§ Recorded data:
********
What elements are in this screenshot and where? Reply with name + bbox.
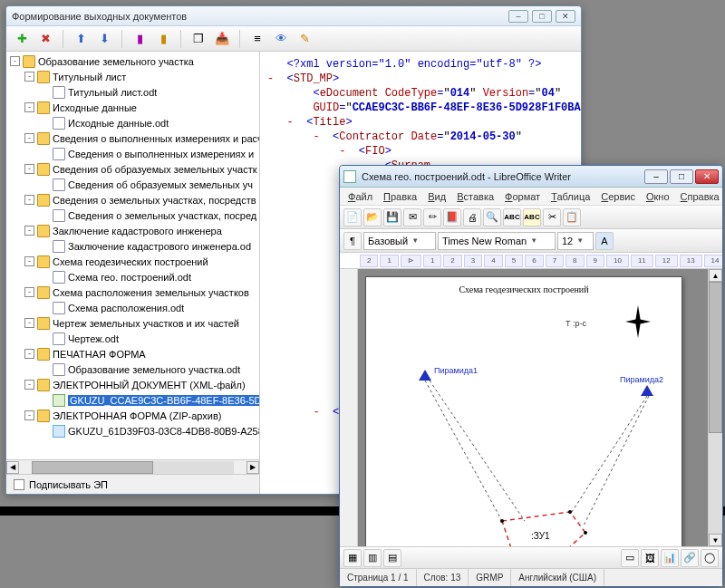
- tree-item[interactable]: -Схема расположения земельных участков: [6, 284, 259, 300]
- tree-toggle[interactable]: -: [24, 318, 34, 328]
- styles-button[interactable]: ¶: [343, 232, 362, 250]
- tree-toggle[interactable]: -: [24, 349, 34, 359]
- pdf-button[interactable]: 📕: [443, 208, 461, 227]
- save-button[interactable]: 💾: [383, 208, 401, 227]
- highlight-button[interactable]: A: [595, 232, 614, 250]
- horizontal-ruler[interactable]: 21⊳123456789101112131415161718: [340, 253, 722, 269]
- shape-button[interactable]: ◯: [701, 549, 719, 567]
- tree-item[interactable]: Схема гео. построений.odt: [6, 269, 259, 284]
- scroll-track[interactable]: [709, 282, 722, 534]
- tree-item[interactable]: Заключение кадастрового инженера.od: [6, 238, 259, 254]
- print-button[interactable]: 🖨: [463, 208, 481, 227]
- minimize-button[interactable]: –: [508, 10, 528, 23]
- columns-button[interactable]: ▥: [363, 549, 382, 567]
- font-select[interactable]: Times New Roman▼: [438, 232, 556, 250]
- tree-item[interactable]: -ПЕЧАТНАЯ ФОРМА: [6, 346, 259, 361]
- paste-button[interactable]: 📥: [212, 29, 232, 49]
- tree-item[interactable]: -Сведения об образуемых земельных участк: [6, 161, 259, 177]
- scroll-thumb[interactable]: [32, 461, 153, 474]
- menu-item[interactable]: Вид: [423, 189, 450, 204]
- document-tree[interactable]: -Образование земельного участка-Титульны…: [6, 52, 259, 459]
- edit-button[interactable]: ✏: [423, 208, 441, 227]
- maximize-button[interactable]: □: [532, 10, 552, 23]
- lo-titlebar[interactable]: Схема гео. построений.odt - LibreOffice …: [340, 166, 722, 188]
- menu-item[interactable]: Вставка: [452, 189, 498, 204]
- page-area[interactable]: Схема геодезических построений Т :р-с Пи…: [358, 269, 708, 546]
- menu-item[interactable]: Сервис: [596, 189, 640, 204]
- vertical-scrollbar[interactable]: ▲ ▼: [708, 269, 722, 546]
- tree-item[interactable]: Чертеж.odt: [6, 331, 259, 346]
- tree-toggle[interactable]: -: [24, 133, 34, 143]
- doc2-button[interactable]: ▮: [153, 29, 173, 49]
- status-words[interactable]: Слов: 13: [417, 569, 469, 586]
- lo-minimize-button[interactable]: –: [644, 169, 668, 184]
- image-button[interactable]: 🖼: [641, 549, 659, 567]
- tree-item[interactable]: Титульный лист.odt: [6, 84, 259, 100]
- tree-item[interactable]: Сведения о выполненных измерениях и: [6, 146, 259, 161]
- tree-item[interactable]: -Образование земельного участка: [6, 53, 259, 69]
- move-up-button[interactable]: ⬆: [71, 29, 91, 49]
- doc1-button[interactable]: ▮: [130, 29, 150, 49]
- rows-button[interactable]: ▤: [383, 549, 401, 567]
- tree-item[interactable]: -Титульный лист: [6, 69, 259, 84]
- open-button[interactable]: 📂: [363, 208, 382, 227]
- frame-button[interactable]: ▭: [621, 549, 639, 567]
- sign-checkbox[interactable]: [14, 479, 24, 490]
- tree-item[interactable]: -Чертеж земельных участков и их частей: [6, 315, 259, 331]
- tree-item[interactable]: Образование земельного участка.odt: [6, 361, 259, 377]
- tree-item[interactable]: GKUZU_61D39F03-03C8-4DB8-80B9-A258E: [6, 423, 259, 439]
- menu-item[interactable]: Окно: [642, 189, 674, 204]
- vertical-ruler[interactable]: [340, 269, 358, 546]
- tree-toggle[interactable]: -: [24, 195, 34, 205]
- menu-item[interactable]: Правка: [379, 189, 421, 204]
- tree-item[interactable]: -Исходные данные: [6, 100, 259, 115]
- scroll-track[interactable]: [32, 461, 234, 474]
- tree-toggle[interactable]: -: [24, 380, 34, 390]
- table-button[interactable]: ▦: [343, 549, 362, 567]
- link-button[interactable]: 🔗: [681, 549, 699, 567]
- scroll-up-button[interactable]: ▲: [709, 269, 722, 282]
- lo-close-button[interactable]: ✕: [695, 169, 719, 184]
- size-select[interactable]: 12▼: [557, 232, 594, 250]
- tree-toggle[interactable]: -: [24, 72, 34, 82]
- lo-menu-bar[interactable]: ФайлПравкаВидВставкаФорматТаблицаСервисО…: [340, 188, 722, 206]
- status-grmp[interactable]: GRMP: [469, 569, 511, 586]
- scroll-left-button[interactable]: ◀: [6, 461, 19, 474]
- scroll-right-button[interactable]: ▶: [246, 461, 259, 474]
- add-button[interactable]: ✚: [12, 29, 32, 49]
- tree-item[interactable]: -ЭЛЕКТРОННЫЙ ДОКУМЕНТ (XML-файл): [6, 377, 259, 392]
- status-lang[interactable]: Английский (США): [511, 569, 604, 586]
- new-doc-button[interactable]: 📄: [343, 208, 362, 227]
- list-button[interactable]: ≡: [247, 29, 267, 49]
- tree-item[interactable]: Схема расположения.odt: [6, 300, 259, 315]
- style-select[interactable]: Базовый▼: [363, 232, 436, 250]
- scroll-down-button[interactable]: ▼: [709, 534, 722, 546]
- cut-button[interactable]: ✂: [543, 208, 561, 227]
- status-page[interactable]: Страница 1 / 1: [340, 569, 417, 586]
- scroll-thumb[interactable]: [709, 282, 722, 433]
- edit-button[interactable]: ✎: [295, 29, 314, 49]
- menu-item[interactable]: Файл: [343, 189, 377, 204]
- tree-toggle[interactable]: -: [24, 410, 34, 420]
- menu-item[interactable]: Формат: [500, 189, 545, 204]
- tree-toggle[interactable]: -: [24, 164, 34, 174]
- tree-toggle[interactable]: -: [24, 256, 34, 266]
- mail-button[interactable]: ✉: [403, 208, 421, 227]
- tree-toggle[interactable]: -: [10, 56, 20, 66]
- tree-item[interactable]: Исходные данные.odt: [6, 115, 259, 130]
- tree-hscroll[interactable]: ◀ ▶: [6, 459, 259, 474]
- chart-button[interactable]: 📊: [661, 549, 679, 567]
- tree-item[interactable]: -ЭЛЕКТРОННАЯ ФОРМА (ZIP-архив): [6, 408, 259, 423]
- tree-item[interactable]: Сведения о земельных участках, посред: [6, 207, 259, 223]
- tree-item[interactable]: GKUZU_CCAE9C3C-BB6F-48EF-8E36-5D92: [6, 392, 259, 408]
- tree-item[interactable]: -Схема геодезических построений: [6, 254, 259, 269]
- tree-toggle[interactable]: -: [24, 102, 34, 112]
- lo-maximize-button[interactable]: □: [670, 169, 693, 184]
- menu-item[interactable]: Таблица: [546, 189, 594, 204]
- delete-button[interactable]: ✖: [35, 29, 55, 49]
- spellcheck-button[interactable]: ABC: [503, 208, 521, 227]
- tree-item[interactable]: -Сведения о земельных участках, посредст…: [6, 192, 259, 207]
- tree-toggle[interactable]: -: [24, 226, 34, 236]
- preview-button[interactable]: 🔍: [483, 208, 501, 227]
- move-down-button[interactable]: ⬇: [94, 29, 114, 49]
********
§ Task brief:
Give the entries again exactly, but skip every image.

§ Exercise response:
What elements are in this screenshot and where? Reply with name + bbox.
- tree-item[interactable]: -Схема расположения земельных участков: [6, 284, 259, 300]
- tree-toggle[interactable]: -: [24, 318, 34, 328]
- styles-button[interactable]: ¶: [343, 232, 362, 250]
- tree-toggle[interactable]: -: [24, 349, 34, 359]
- pdf-button[interactable]: 📕: [443, 208, 461, 227]
- save-button[interactable]: 💾: [383, 208, 401, 227]
- highlight-button[interactable]: A: [595, 232, 614, 250]
- horizontal-ruler[interactable]: 21⊳123456789101112131415161718: [340, 253, 722, 269]
- shape-button[interactable]: ◯: [701, 549, 719, 567]
- tree-item[interactable]: Схема гео. построений.odt: [6, 269, 259, 284]
- scroll-track[interactable]: [709, 282, 722, 534]
- tree-item[interactable]: Заключение кадастрового инженера.od: [6, 238, 259, 254]
- print-button[interactable]: 🖨: [463, 208, 481, 227]
- minimize-button[interactable]: –: [508, 10, 528, 23]
- columns-button[interactable]: ▥: [363, 549, 382, 567]
- font-select[interactable]: Times New Roman▼: [438, 232, 556, 250]
- tree-item[interactable]: -ПЕЧАТНАЯ ФОРМА: [6, 346, 259, 361]
- paste-button[interactable]: 📥: [212, 29, 232, 49]
- tree-item[interactable]: -Сведения об образуемых земельных участк: [6, 161, 259, 177]
- scroll-thumb[interactable]: [32, 461, 153, 474]
- menu-item[interactable]: Вид: [423, 189, 450, 204]
- document-tree[interactable]: -Образование земельного участка-Титульны…: [6, 52, 259, 459]
- edit-button[interactable]: ✏: [423, 208, 441, 227]
- maximize-button[interactable]: □: [532, 10, 552, 23]
- lo-titlebar[interactable]: Схема гео. построений.odt - LibreOffice …: [340, 166, 722, 188]
- menu-item[interactable]: Вставка: [452, 189, 498, 204]
- page-area[interactable]: Схема геодезических построений Т :р-с Пи…: [358, 269, 708, 546]
- menu-item[interactable]: Сервис: [596, 189, 640, 204]
- vertical-scrollbar[interactable]: ▲ ▼: [708, 269, 722, 546]
- tree-item[interactable]: Чертеж.odt: [6, 331, 259, 346]
- tree-toggle[interactable]: -: [24, 133, 34, 143]
- doc2-button[interactable]: ▮: [153, 29, 173, 49]
- status-words[interactable]: Слов: 13: [417, 569, 469, 586]
- lo-minimize-button[interactable]: –: [644, 169, 668, 184]
- image-button[interactable]: 🖼: [641, 549, 659, 567]
- tree-item[interactable]: Титульный лист.odt: [6, 84, 259, 100]
- tree-item[interactable]: Сведения о выполненных измерениях и: [6, 146, 259, 161]
- tree-item[interactable]: -Образование земельного участка: [6, 53, 259, 69]
- move-up-button[interactable]: ⬆: [71, 29, 91, 49]
- doc1-button[interactable]: ▮: [130, 29, 150, 49]
- rows-button[interactable]: ▤: [383, 549, 401, 567]
- tree-item[interactable]: -Титульный лист: [6, 69, 259, 84]
- open-button[interactable]: 📂: [363, 208, 382, 227]
- frame-button[interactable]: ▭: [621, 549, 639, 567]
- sign-checkbox[interactable]: [14, 479, 24, 490]
- tree-item[interactable]: -Чертеж земельных участков и их частей: [6, 315, 259, 331]
- tree-item[interactable]: Образование земельного участка.odt: [6, 361, 259, 377]
- tree-item[interactable]: GKUZU_61D39F03-03C8-4DB8-80B9-A258E: [6, 423, 259, 439]
- menu-item[interactable]: Окно: [642, 189, 674, 204]
- vertical-ruler[interactable]: [340, 269, 358, 546]
- tree-toggle[interactable]: -: [24, 195, 34, 205]
- menu-item[interactable]: Правка: [379, 189, 421, 204]
- tree-item[interactable]: -Исходные данные: [6, 100, 259, 115]
- scroll-track[interactable]: [32, 461, 234, 474]
- tree-toggle[interactable]: -: [24, 380, 34, 390]
- table-button[interactable]: ▦: [343, 549, 362, 567]
- link-button[interactable]: 🔗: [681, 549, 699, 567]
- scroll-up-button[interactable]: ▲: [709, 269, 722, 282]
- lo-close-button[interactable]: ✕: [695, 169, 719, 184]
- size-select[interactable]: 12▼: [557, 232, 594, 250]
- tree-toggle[interactable]: -: [24, 72, 34, 82]
- lo-menu-bar[interactable]: ФайлПравкаВидВставкаФорматТаблицаСервисО…: [340, 188, 722, 206]
- status-grmp[interactable]: GRMP: [469, 569, 511, 586]
- scroll-left-button[interactable]: ◀: [6, 461, 19, 474]
- scroll-right-button[interactable]: ▶: [246, 461, 259, 474]
- add-button[interactable]: ✚: [12, 29, 32, 49]
- tree-item[interactable]: -ЭЛЕКТРОННЫЙ ДОКУМЕНТ (XML-файл): [6, 377, 259, 392]
- status-lang[interactable]: Английский (США): [511, 569, 604, 586]
- new-doc-button[interactable]: 📄: [343, 208, 362, 227]
- list-button[interactable]: ≡: [247, 29, 267, 49]
- tree-item[interactable]: Схема расположения.odt: [6, 300, 259, 315]
- style-select[interactable]: Базовый▼: [363, 232, 436, 250]
- scroll-down-button[interactable]: ▼: [709, 534, 722, 546]
- cut-button[interactable]: ✂: [543, 208, 561, 227]
- status-page[interactable]: Страница 1 / 1: [340, 569, 417, 586]
- scroll-thumb[interactable]: [709, 282, 722, 433]
- edit-button[interactable]: ✎: [295, 29, 314, 49]
- menu-item[interactable]: Файл: [343, 189, 377, 204]
- tree-toggle[interactable]: -: [24, 410, 34, 420]
- menu-item[interactable]: Формат: [500, 189, 545, 204]
- tree-toggle[interactable]: -: [24, 164, 34, 174]
- tree-toggle[interactable]: -: [24, 256, 34, 266]
- mail-button[interactable]: ✉: [403, 208, 421, 227]
- tree-toggle[interactable]: -: [10, 56, 20, 66]
- tree-item[interactable]: Исходные данные.odt: [6, 115, 259, 130]
- tree-hscroll[interactable]: ◀ ▶: [6, 459, 259, 474]
- chart-button[interactable]: 📊: [661, 549, 679, 567]
- tree-item[interactable]: -ЭЛЕКТРОННАЯ ФОРМА (ZIP-архив): [6, 408, 259, 423]
- tree-item[interactable]: Сведения о земельных участках, посред: [6, 207, 259, 223]
- tree-item[interactable]: GKUZU_CCAE9C3C-BB6F-48EF-8E36-5D92: [6, 392, 259, 408]
- tree-item[interactable]: -Схема геодезических построений: [6, 254, 259, 269]
- tree-toggle[interactable]: -: [24, 102, 34, 112]
- lo-maximize-button[interactable]: □: [670, 169, 693, 184]
- menu-item[interactable]: Таблица: [546, 189, 594, 204]
- delete-button[interactable]: ✖: [35, 29, 55, 49]
- spellcheck-button[interactable]: ABC: [503, 208, 521, 227]
- tree-item[interactable]: -Сведения о земельных участках, посредст…: [6, 192, 259, 207]
- tree-toggle[interactable]: -: [24, 226, 34, 236]
- preview-button[interactable]: 🔍: [483, 208, 501, 227]
- move-down-button[interactable]: ⬇: [94, 29, 114, 49]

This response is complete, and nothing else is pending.